The unnamed high school student, who was studying in another Gulf country between 2012 and 2013, said she was "normal" before a woman who introduced her to "extremist" material, she told Gulf News.

It included poems, videos and images that seemingly supported the Islamic State group's sickening ideology.

"Fatima kept giving me more memory cards and my interest in the group steadily increased," the teen said.

She noted that her new online Sudanese friend had urged her to protect the material from others who did not understand the ideology, according to Gulf News.

By the time the Kuwaiti teen was due to return to Kuwait, Fatima had taught her how to effectively use social media platforms, including Facebook, Twitter and Telegram to access the militant group's widely available online material.

For the next few months, the teen became increasingly close to an alleged "[IS] leader who called himself Abu Muslim".

"We communicated in private," she said, adding that the militant used Islamic texts to persuade her to believe in the significance of IS.

Eventually, the Abu Muslim persuaded the young girl to leave her home to embark on a "terrorist mission", she said.

She advised her to book a ticket to Turkey where she would then be "looked after" and taken to Syria.

In 2015, the  teen bought a ticket to Turkey and snuck out of her home, only to be denied travel due to her soon-to-be-expired passport.

Unphased by the failed attempt, the teen returned home and joined a Telegram group of like-minded females, delving deeper into the dark world of IS online.

"There were also others, like me, who were waiting for their turn to join the battle. The women were in various countries, but as far as I know, I was the only one in Kuwait."

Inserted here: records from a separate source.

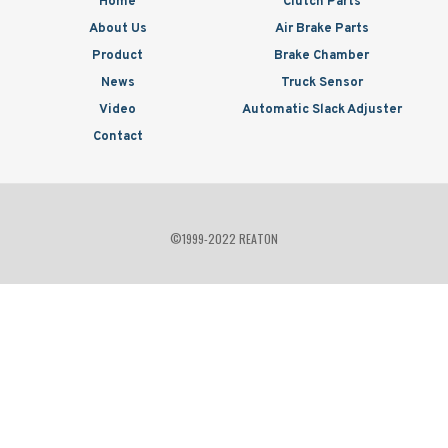
Home
Clutch Parts
About Us
Air Brake Parts
Product
Brake Chamber
News
Truck Sensor
Video
Automatic Slack Adjuster
Contact
©1999-2022 REATON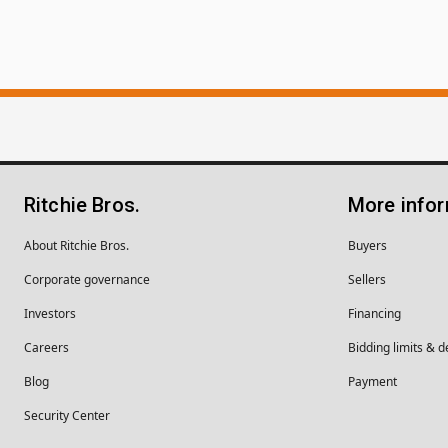
Ritchie Bros.
More info
About Ritchie Bros.
Buyers
Corporate governance
Sellers
Investors
Financing
Careers
Bidding limits & d
Blog
Payment
Security Center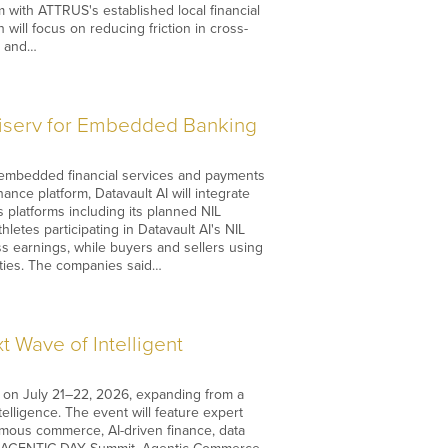
m with ATTRUS's established local financial
ill focus on reducing friction in cross-
s and…
Fiserv for Embedded Banking
e embedded financial services and payments
ce platform, Datavault AI will integrate
 platforms including its planned NIL
etes participating in Datavault AI's NIL
 earnings, while buyers and sellers using
ities. The companies said…
 Wave of Intelligent
nce on July 21–22, 2026, expanding from a
ntelligence. The event will feature expert
mous commerce, AI-driven finance, data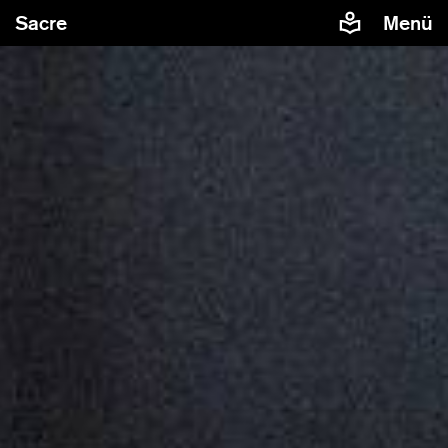
Sacre
Menü
In order to display embedded contents from YouTube,
European and German laws require us to obtain your
explicit consent. If you agree, YouTube will collect,
process and use various personal data such as the IP-
address, cookies and other tracking data.
Allow embedded YouTube
Manage privacy
contents
settings
Further information are available in our
privacy statement
.
Sacre by Sasha Waltz
Teaser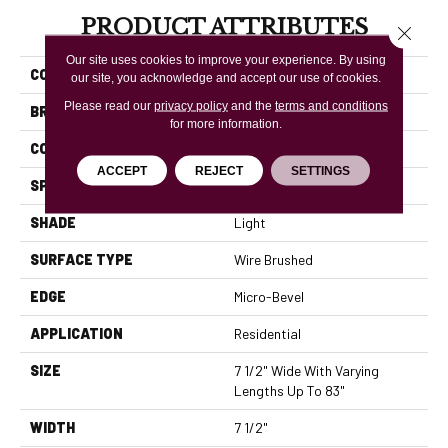
PRODUCT ATTRIBUTES
Close 
Our site uses cookies to improve your experience. By using
COLLECTION
Rustics Prospect Park
our site, you acknowledge and accept our use of cookies.
Please read our
privacy policy
and the
terms and conditions
BRAND
Mannington
for more information.
COLOR VARIATION
High
ACCEPT
REJECT
SETTINGS
SPECIES
White Oak
SHADE
Light
SURFACE TYPE
Wire Brushed
EDGE
Micro-Bevel
APPLICATION
Residential
SIZE
7 1/2" Wide With Varying
Lengths Up To 83"
WIDTH
7 1/2"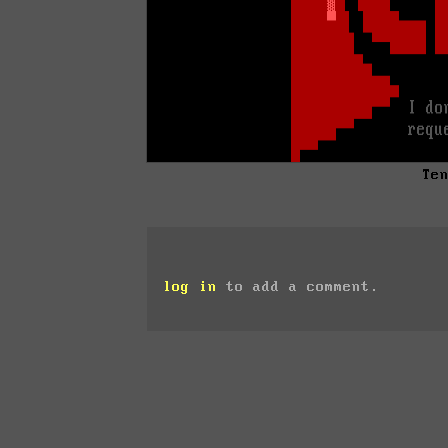
Te
log in
to add a comment.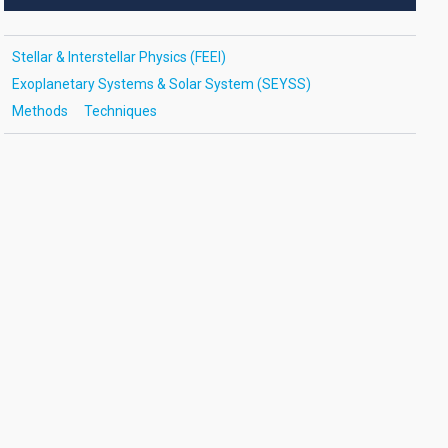
Stellar & Interstellar Physics (FEEI)
Exoplanetary Systems & Solar System (SEYSS)
Methods
Techniques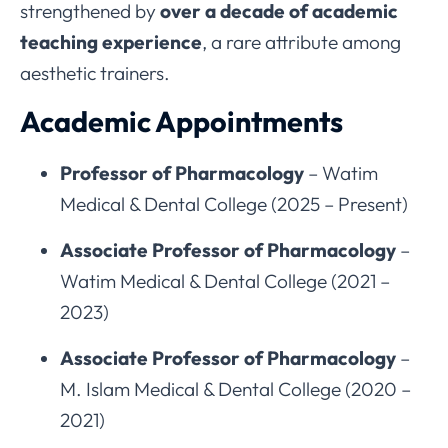
strengthened by
over a decade of academic
teaching experience
, a rare attribute among
aesthetic trainers.
Academic Appointments
Professor of Pharmacology
– Watim
Medical & Dental College (2025 – Present)
Associate Professor of Pharmacology
–
Watim Medical & Dental College (2021 –
2023)
Associate Professor of Pharmacology
–
M. Islam Medical & Dental College (2020 –
2021)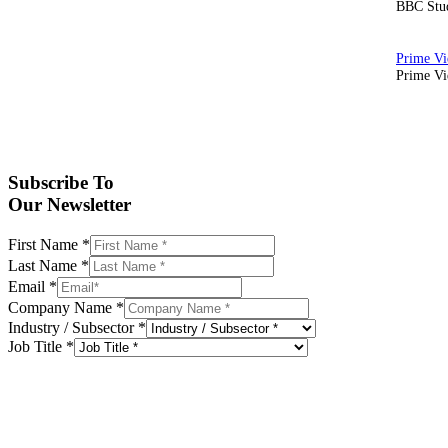
BBC Stud
Prime Vid
Subscribe To
Our Newsletter
First Name
*
Last Name
*
Email
*
Company Name
*
Industry / Subsector
*
Job Title
*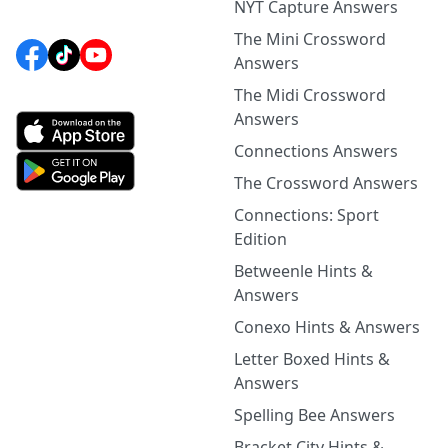
NYT Capture Answers
The Mini Crossword
Answers
The Midi Crossword
Answers
Connections Answers
The Crossword Answers
Connections: Sport
Edition
Betweenle Hints &
Answers
Conexo Hints & Answers
Letter Boxed Hints &
Answers
Spelling Bee Answers
Bracket City Hints &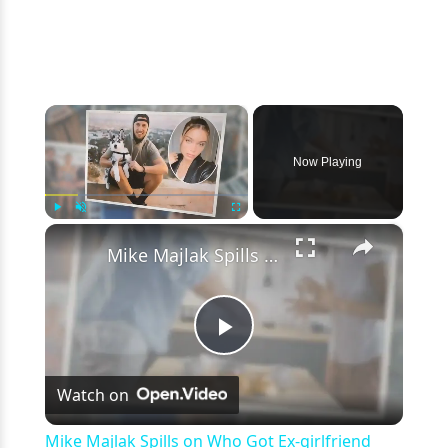
×
Now Playing
×
Play
Unmute
Fullscreen
Mike Majlak Spills on Who Got Ex-girlfriend Lana Rhoades Pregnant
Play
Watch on
Video
Mike Majlak Spills on Who Got Ex-girlfriend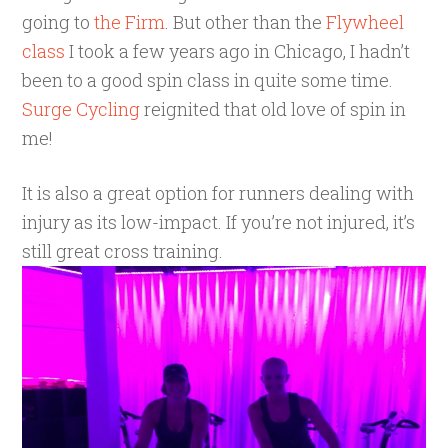
going to
the Firm
. But other than the
Flywheel
class
I took a few years ago in Chicago, I hadn’t
been to a good spin class in quite some time.
Surge Cycling
reignited that old love of spin in
me!
It is also a great option for runners dealing with
injury as its low-impact. If you’re not injured, it’s
still great cross training.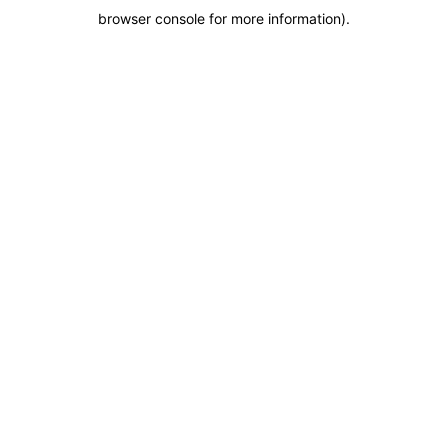
browser console for more information)
.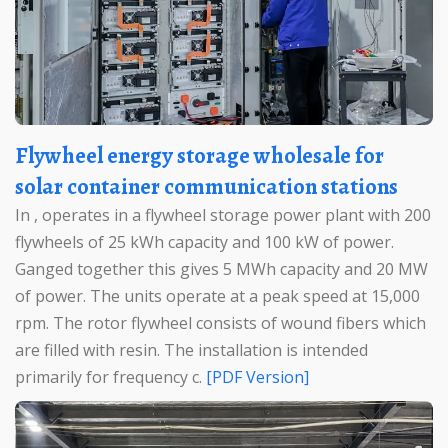
Flywheel energy storage wholesale for
solar container communication stations
In , operates in a flywheel storage power plant with 200
flywheels of 25 kWh capacity and 100 kW of power.
Ganged together this gives 5 MWh capacity and 20 MW
of power. The units operate at a peak speed at 15,000
rpm. The rotor flywheel consists of wound fibers which
are filled with resin. The installation is intended
primarily for frequency c.
[PDF Version]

Months later, Abu Muslim took a second shot at recruiting the young girl, and this time, booked her ticket to Turkey himself.

But just two hours before leaving her home once again, the militant ordered the girl remain at home due to heightened situation in Istanbul following an attack at the airport.

"I personally was not ready to blow myself up."

"I followed the instructions and stayed home. We communicated for some time, and then, I did not hear anything from him. I later learnt from the websites that he was killed on 2 August 2016."

Despite the death of her recruiter, the teen remained dedicated to the group and was soon picked up by another militant, this time Abu Abdullah from Egypt who had plans to use her in suicide missions in the tense Sinai region.

"I agreed and on 7 February, I headed to Cairo," she said, where she was received by several leaders of the group.

Just a few weeks later, on 11 April,  the teen said she was arrested by the Egyptian security forces and was questioned for days.

"On 26 April, I was taken to a plane and handed over to Kuwaiti security. In Kuwait, I was taken to a security building before I was referred to a court."

Speaking during her trial, the teen said she regrets the decision she made and now understands the militants' were "wrong".

"When I went to Egypt and had my first physical contacts with [IS] leaders, I saw that they were not committed to religion," she told the courts.

She said one militant took advantage of her family and threatened to kill her should her father not pay a hefty ransom.

"My father ended up transferring the money to a bank account in Egypt. Abu Abdullah was arrested when he went to the bank to withdraw the money. In his confessions, he told the police about me and they arrested me."

"I anticipated being actively involved in helping terrorists in smuggling weapons or preparing someone to commit a suicide attack in the service of the ideology," she added.